Data Prompts
Python Data Cleaning Script
Generate a pandas script to detect and fix common data quality issues in any dataset.
Prompt
Write a Python data cleaning script using pandas for the following dataset. **Dataset description:** [DATASET_DESCRIPTION] (Column names, types, and any known quality issues — e.g., "date column in mixed formats", "customer_id sometimes has leading zeros stripped", "revenue column has '$' and ',' characters") **Known issues to fix:** [KNOWN_ISSUES] (List specific problems — or write "unknown" to trigger a general-purpose audit) The script should: 1. **Audit the raw data** — report: null counts per column, duplicate row count, unique values for low-cardinality columns, value range for numeric columns, sample of distinct formats for date/string columns. 2. **Fix issues** — for each issue in [KNOWN_ISSUES] (or common issues if unknown): - Standardize date formats to ISO 8601 (YYYY-MM-DD) - Strip currency symbols and convert to float - Normalize whitespace and casing in string columns - Remove or flag duplicate rows - Impute or drop nulls (print a decision log explaining which columns were imputed vs. dropped and why) 3. **Re-audit** — after cleaning, run the same checks and print a before/after comparison showing what changed. 4. **Save the cleaned dataset** — output to `cleaned_[original_filename].csv`. Add a comment above each logical block and make the script runnable as `python clean.py <input_file.csv>`.
How to Use
Replace [DATASET_DESCRIPTION] with a description of your data's columns and types.
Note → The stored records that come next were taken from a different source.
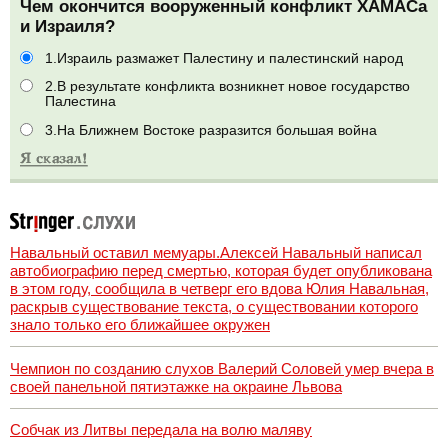
Чем окончится вооруженный конфликт ХАМАСа
и Израиля?
1.Израиль размажет Палестину и палестинский народ
2.В результате конфликта возникнет новое государство
Палестина
3.На Ближнем Востоке разразится большая война
Навальный оставил мемуары.Алексей Навальный написал
автобиографию перед смертью, которая будет опубликована
в этом году, сообщила в четверг его вдова Юлия Навальная,
раскрыв существование текста, о существовании которого
знало только его ближайшее окружен
Чемпион по созданию слухов Валерий Соловей умер вчера в
своей панельной пятиэтажке на окраине Львова
Собчак из Литвы передала на волю маляву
If you know specific problems (e.g., "the 'revenue' column contains strings like '$1,200.50'"), list them in [KNOWN_ISSUES]. If you write "unknown", the script will do a general audit and fix the most common issues automatically.
Variables
| Variable | Description |
|---|---|
| [DATASET_DESCRIPTION] | Column names, types, and any domain context about what the data represents |
| [KNOWN_ISSUES] | Specific data quality problems you've observed — or "unknown" for a general-purpose audit |
Tips
- Run the audit section first without fixing anything by asking: "Generate only the audit section — no cleaning yet." Review the output before committing to a cleaning strategy.
- For large datasets, add "add a --sample flag to run on the first 10,000 rows for testing" to the prompt.
- If you have a data dictionary or schema document, paste the relevant section into [DATASET_DESCRIPTION] for more accurate type handling.